Damon Reade avrà diversi incontri nel suo viaggio, alcuni positivi, altri inquietanti e rischiosi.

Colin Wilson è uno scrittore senza fronzoli, lancia parecchie esche ai lettori, ma non tutto è spiegato e dettagliato. Da un lato sembra che voglia lasciare ai lettori il compito di unire i puntini, o semplicemente di stabilire la natura delle esperienze, dei personaggi e degli eventi. Come narratore è assolutamente neutro nei confronti di crimine e degrado umano, più centrato sul suo protagonista e sulla sua visione e lettura del mondo.

Appare netta in Wilson, la distanza tra narratore, mai invasivo, e personaggi.

Colin Wilson è un autore prolifico che su queste pagine dovrebbe essere noto per alcune sue incursioni nel fantastico: I vampiri dello spazio, Specie immortale e I parassiti della mente (in anni recenti proposti in Urania Collezione). La gabbia di vetro ha molto in comune con questi romanzi, per il gusto di stare sempre su linee ambigue e mai chiare, e per l’attenzione verso le reazioni emotive, e i turbamenti provocati nei personaggi dagli eventi. 

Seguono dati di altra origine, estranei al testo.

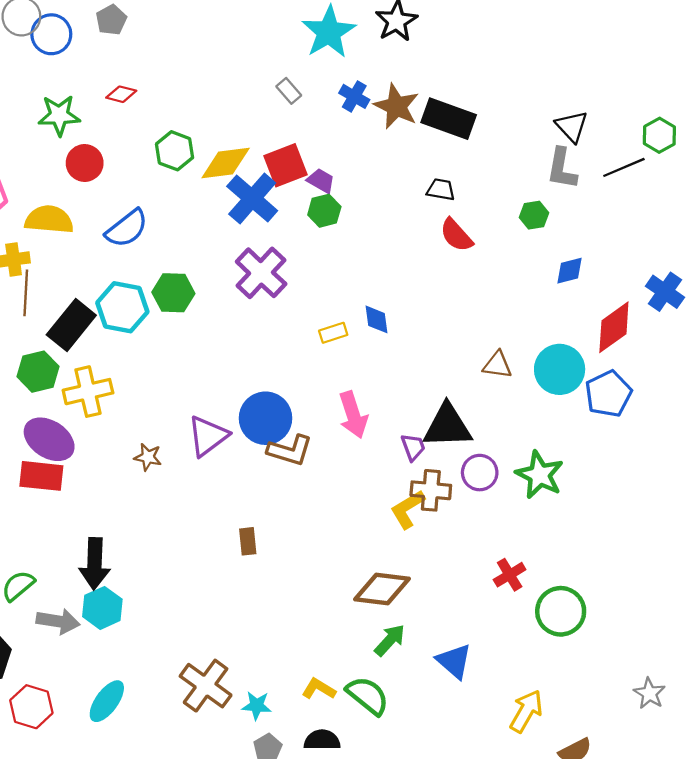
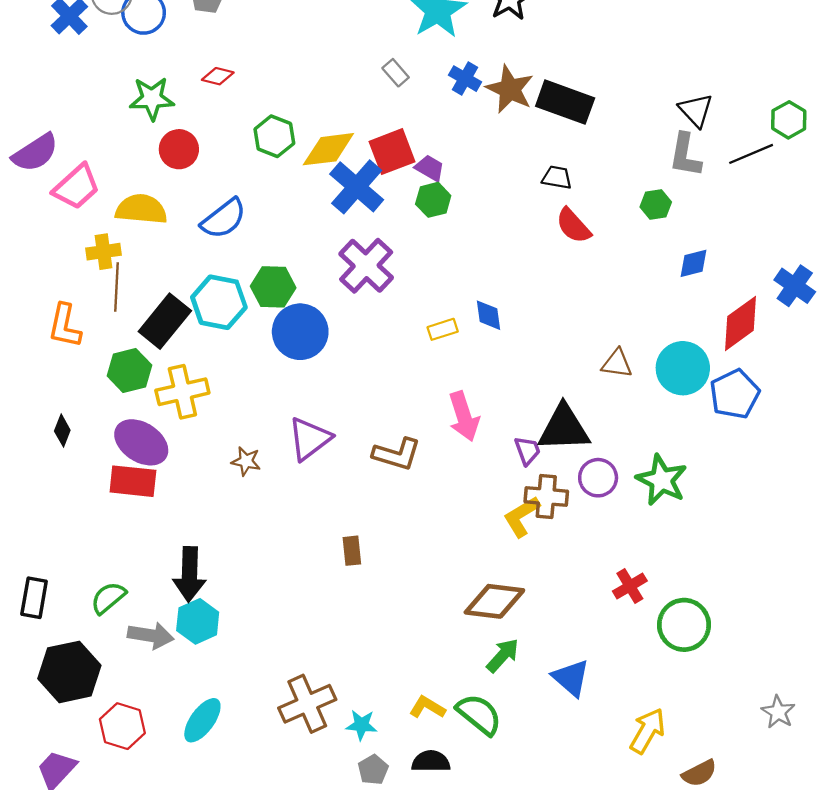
blue circle: (265, 418) -> (300, 332), moved
brown cross: (206, 686) -> (307, 704), turned 30

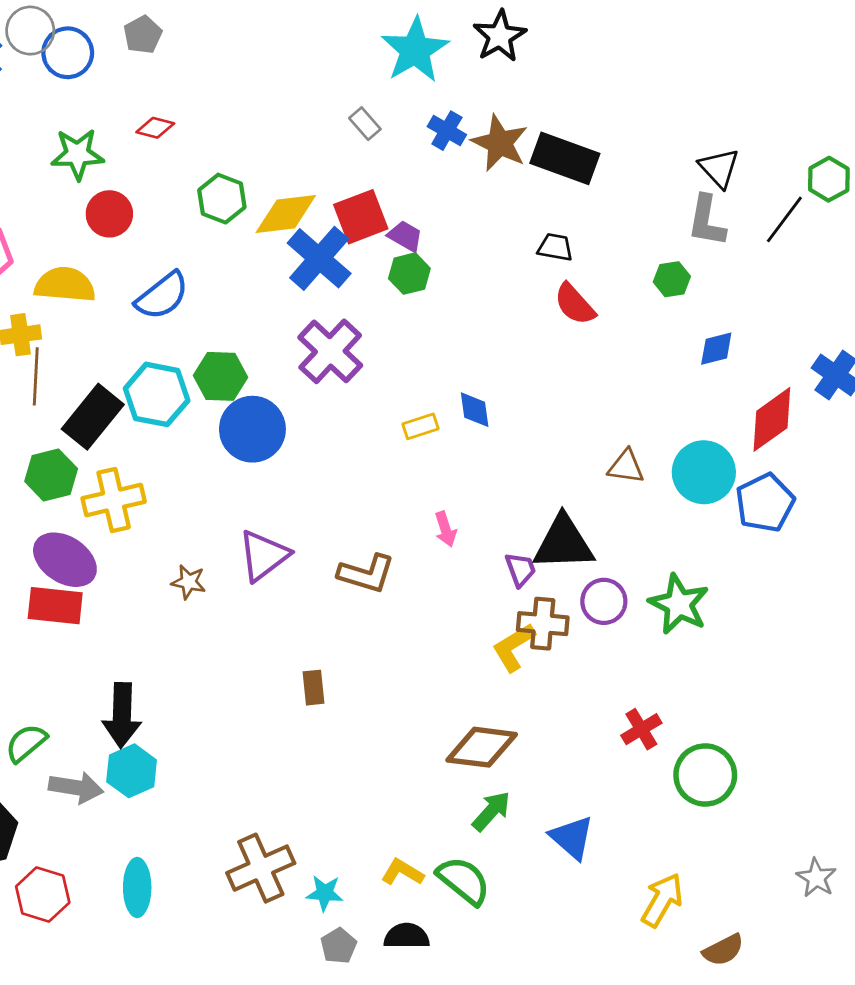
black line: (751, 154) -> (784, 219), turned -30
pink arrow: (464, 416) -> (446, 529), size x0.6
cyan ellipse: (202, 720) -> (137, 888), turned -36

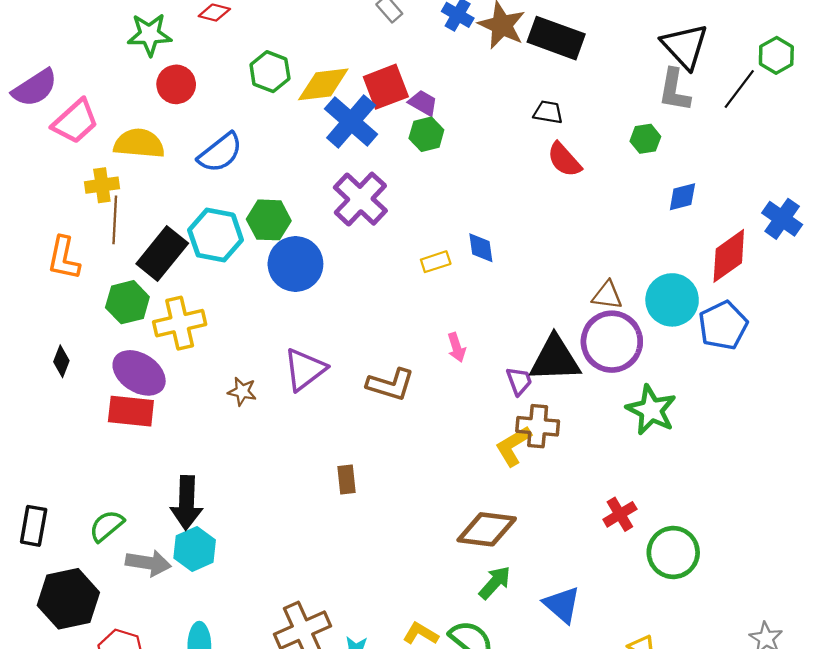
black triangle: (719, 168) -> (685, 46), size x1.4
purple circle: (604, 601) -> (612, 342), moved, size x1.6

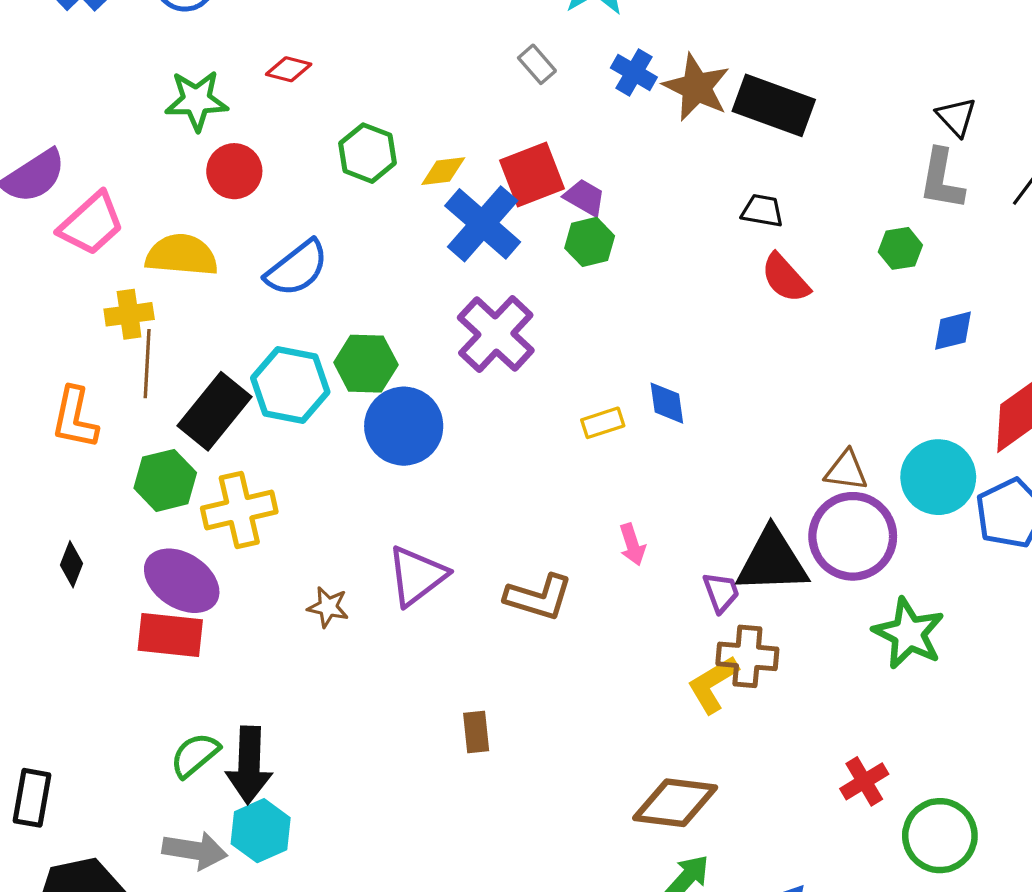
black triangle: (685, 46) -> (956, 117), size x0.6
yellow diamond: (323, 84) -> (443, 171), size x0.6
green semicircle: (107, 526) -> (195, 755), moved

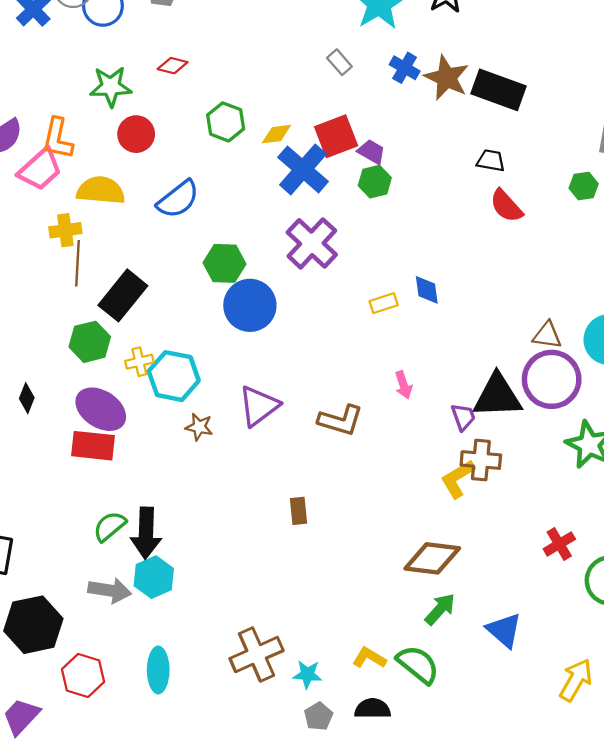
cyan hexagon: (290, 385) -> (174, 376), moved
orange L-shape: (75, 418) -> (58, 138), moved
yellow cross: (239, 510) -> (139, 362), size x0.6

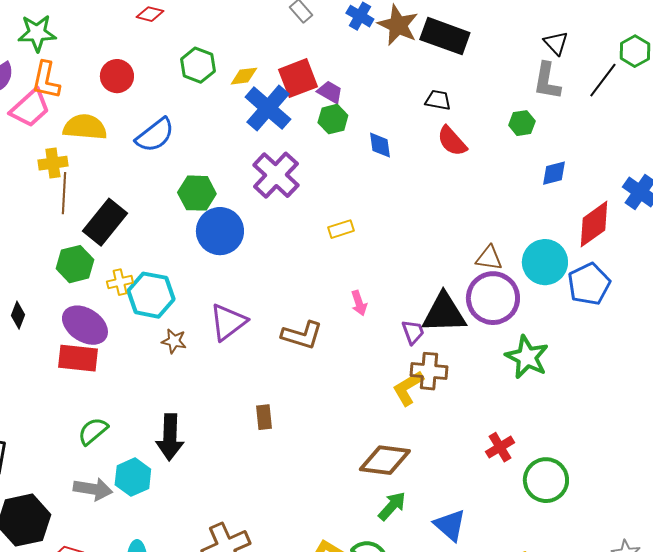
green star: (111, 87) -> (37, 33), moved
blue diamond: (427, 290) -> (380, 145), moved
black arrow: (146, 533) -> (170, 437), moved

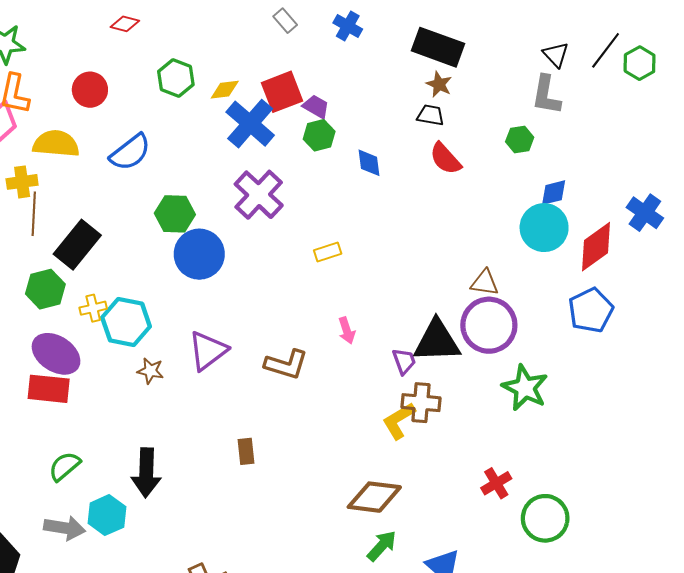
brown star: (398, 25) -> (439, 84), moved, size x0.6
black line: (603, 80) -> (606, 50), moved
cyan circle: (545, 262) -> (544, 228), moved

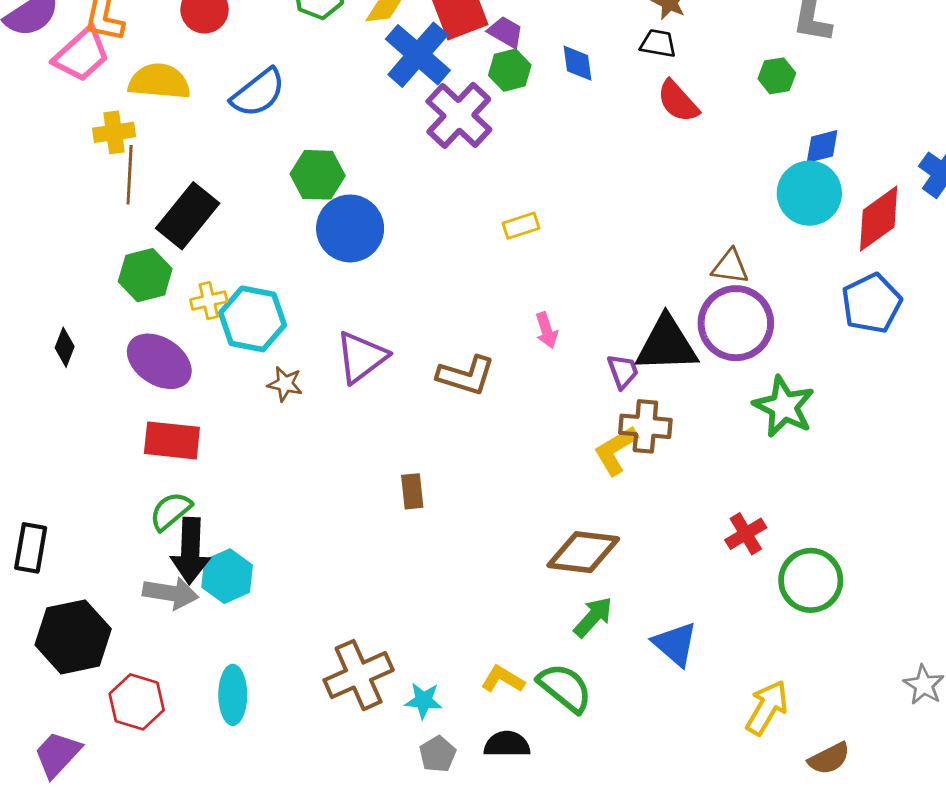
blue diamond: (369, 163) -> (578, 63), moved
purple cross: (259, 195) -> (459, 115), moved
red rectangle: (49, 389) -> (172, 440), moved
black arrow: (146, 473) -> (190, 551), moved

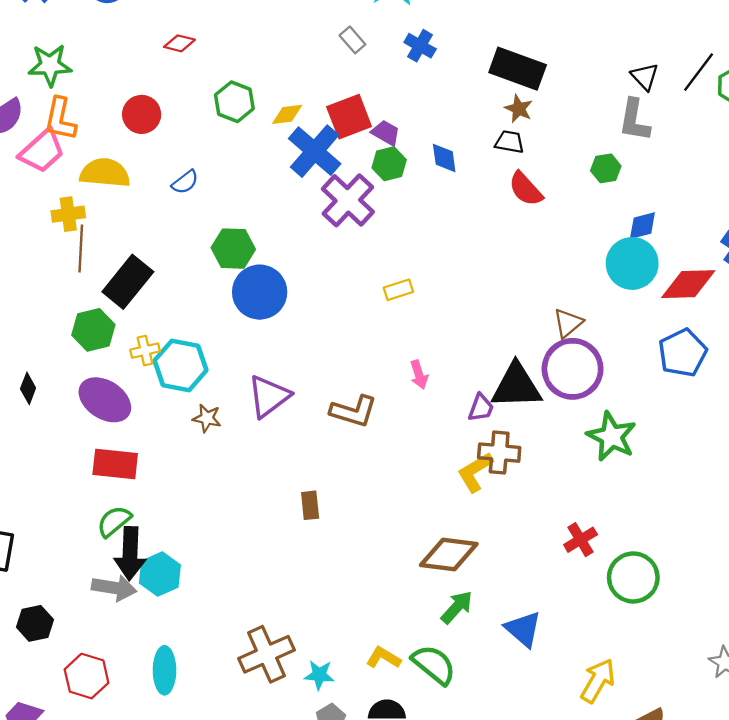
blue semicircle: (258, 93) -> (185, 182), size x0.6
red diamond: (879, 219) -> (688, 284), turned 34
brown triangle: (730, 267) -> (568, 323), turned -48
purple trapezoid: (623, 371) -> (481, 408), turned 40
black hexagon: (73, 637) -> (35, 623), size x0.6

Damon Reade è poi senz’altro, per costruzione, degno di apparire nella galleria del saggio L’Outsider, nel quale Wilson compie una disamina sulla figura del disadattato nelle letteratura (edito in Italia da Edizioni di Atlantide).

La gabbia di vetro è un romanzo pregevole, anche se non perfetto. Non tutti i temi che lancia appaiono sviluppati e la risoluzione finale della componente thriller appare frettolosa.

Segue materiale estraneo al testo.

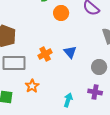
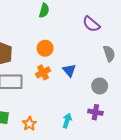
orange circle: (61, 13) -> (45, 48), moved
orange star: (32, 86) -> (29, 124), moved

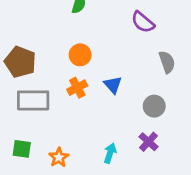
purple cross: (95, 112) -> (149, 142), turned 32

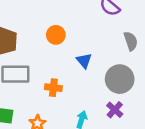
orange cross: (77, 88) -> (53, 88), moved, turned 35
gray circle: (154, 106) -> (120, 79), size x1.5

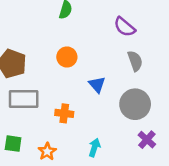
gray semicircle: (131, 41) -> (135, 61), moved
purple cross: (115, 110) -> (147, 140), moved

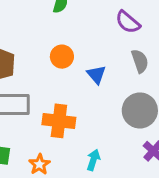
blue triangle: (97, 85) -> (96, 75), moved
orange cross: (64, 113) -> (59, 121), size x1.5

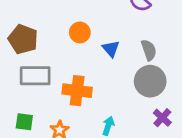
gray semicircle: (140, 61) -> (149, 50), moved

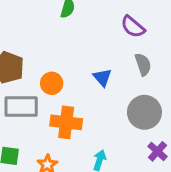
orange circle: (80, 32) -> (52, 83), moved
gray semicircle: (149, 50) -> (143, 64), moved

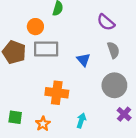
orange circle: (52, 83) -> (35, 27), moved
gray rectangle: (21, 106) -> (46, 49), moved

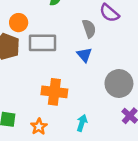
orange circle: (35, 27) -> (19, 23), moved
gray semicircle: (113, 50) -> (89, 29), moved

La letteratura non è solo struttura, ma anche suggestione, emozione, pensieri messi in movimento. Per questo La gabbia di vetro merita la lettura. Perché si tratta di un ottimo esempio di come i confini tra i generi siano una mera convenzione quando un autore ha i mezzi per riuscire a  scardinare le regole, non prima di averle studiate, metabolizzate, fatte proprie.